Malaysia’s government says that it will tighten its regulations on semiconductors after coming under pressure from the U.S. to prevent the country from being used to facilitate the illicit flow to China of restricted Nvidia chips used to develop artificial intelligence (AI).
In a report published yesterday, the Financial Times quoted Trade Minister Zafrul Aziz as saying that the Trump administration had demanded that Malaysia closely track the movement of high-end Nvidia GPUs into and out of its country. In a bid to hamstring China’s AI progress, the Biden administration tightly restricted the export of the most sophisticated AI chips, and the tools used to produce them, to China.
“[The U.S. is] asking us to make sure that we monitor every shipment that comes to Malaysia when it involves Nvidia chips,” Zafrul told the FT. “They want us to make sure that servers end up in the data centers that they’re supposed to and not suddenly move to another ship.”
As per the report, Zafrul said “that he had formed a task force with Digital Minister Gobind Singh Deo to tighten regulations around Malaysia’s burgeoning data centers sector.” This has expanded considerably over the past five years, relying on huge quantities of advanced Nvidia chips.
In early February, several media outlets reported that the U.S. Commerce Department was initiating investigations into whether the Chinese AI company DeepSeek had gained access to restricted Nvidia chips, and whether these chips had been sourced from third parties in countries including Malaysia and Singapore.
The Hangzhou-based company released its R1 model in January, claiming that it was able to achieve equivalent results to the leading U.S. models, though at much greater efficiency and just a fraction of the cost. This immediately prompted a historic shedding of value from U.S. tech stocks, and accusations from U.S. AI giants that the firm could not have achieved such progress without access to cutting-edge Nvidia chips.
As I noted in February, there have been concerns about the “leakage” of restricted chips to China from almost the moment that the export restrictions were put in place.

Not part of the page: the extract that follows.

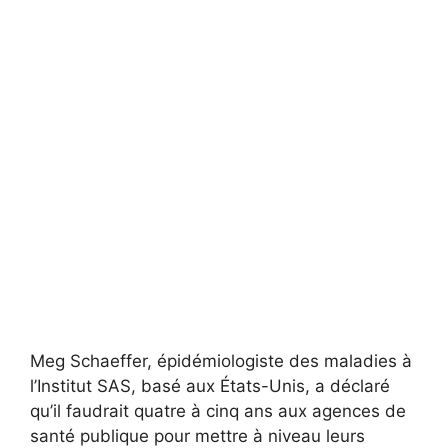
Meg Schaeffer, épidémiologiste des maladies à
l’Institut SAS, basé aux États-Unis, a déclaré
qu’il faudrait quatre à cinq ans aux agences de
santé publique pour mettre à niveau leurs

In August of last year, The Information reported that “a large-scale industry has evolved to get Nvidia’s most cutting-edge chips to Chinese buyers, via a network of smugglers using shell companies and phony data centers.”
But the “DeepSeek shock” has added urgency to the issue for the U.S. government. Recent events have also prompted scrutiny of Singapore, which accounted for a suspicious 22 percent of Nvidia’s global sales in 2024. In a letter to National Security Adviser Mike Waltz, U.S. lawmakers called for a review on whether Washington should strengthen controls on shipments through third countries, including Singapore, that “pose a high risk of diversion.”

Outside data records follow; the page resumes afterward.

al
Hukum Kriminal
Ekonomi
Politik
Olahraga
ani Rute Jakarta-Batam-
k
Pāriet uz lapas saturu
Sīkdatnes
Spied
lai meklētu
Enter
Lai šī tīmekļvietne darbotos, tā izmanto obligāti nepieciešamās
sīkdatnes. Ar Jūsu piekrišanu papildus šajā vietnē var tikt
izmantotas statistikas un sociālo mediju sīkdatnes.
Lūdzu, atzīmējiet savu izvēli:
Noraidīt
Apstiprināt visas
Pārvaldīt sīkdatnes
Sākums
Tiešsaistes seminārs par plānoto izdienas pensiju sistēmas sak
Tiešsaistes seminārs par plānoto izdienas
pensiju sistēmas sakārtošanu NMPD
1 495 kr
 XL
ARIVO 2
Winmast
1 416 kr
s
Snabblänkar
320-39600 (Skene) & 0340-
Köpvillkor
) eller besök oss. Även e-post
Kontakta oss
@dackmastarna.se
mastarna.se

In its annual report, released earlier this month, Nvidia said that its customers had used Singapore to “centralize invoicing while our products are almost always shipped elsewhere.” Singapore’s government said that it expected U.S. companies to adhere to both U.S. export regulations and Singapore’s own domestic legal framework, and pledged to crack down on chip smuggling. This bore fruit on March 3, when Singaporean police arrested nine people, three of whom were later charged with deliberately misrepresenting the final destination of U.S.-manufactured servers.
Singapore’s Home Affairs and Law Minister K Shanmugam subsequently told the press that these servers, which were shipped to Malaysia, may have contained high-end Nvidia GPUs. “Whether Malaysia was the final destination … we do not know for certain at this point,” he said.

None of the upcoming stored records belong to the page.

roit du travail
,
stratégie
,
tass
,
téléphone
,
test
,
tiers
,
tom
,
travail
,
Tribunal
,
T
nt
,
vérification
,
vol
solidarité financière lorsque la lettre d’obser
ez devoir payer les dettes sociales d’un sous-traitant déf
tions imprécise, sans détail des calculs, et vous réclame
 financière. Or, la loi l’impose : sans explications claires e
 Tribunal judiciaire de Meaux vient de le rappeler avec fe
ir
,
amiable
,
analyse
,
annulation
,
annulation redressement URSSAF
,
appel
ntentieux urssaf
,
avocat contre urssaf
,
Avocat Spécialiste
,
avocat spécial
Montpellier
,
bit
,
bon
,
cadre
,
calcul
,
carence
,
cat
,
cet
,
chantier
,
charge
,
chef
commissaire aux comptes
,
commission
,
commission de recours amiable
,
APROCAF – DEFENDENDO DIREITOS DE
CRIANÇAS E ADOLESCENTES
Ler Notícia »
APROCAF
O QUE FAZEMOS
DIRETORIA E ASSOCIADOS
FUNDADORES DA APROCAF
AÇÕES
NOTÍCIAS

The fact that Malaysia has come under pressure from Washington suggests that the U.S. is redoubling its efforts to prevent the diversion of advanced GPUs to China from third countries. However, given the complexity and attenuated nature of global supply chains, it is unlikely to be able to patch up the leaks fully. As Trade Minister Zafrul Aziz told the FT, “Enforcement might sound easy, but it’s not.”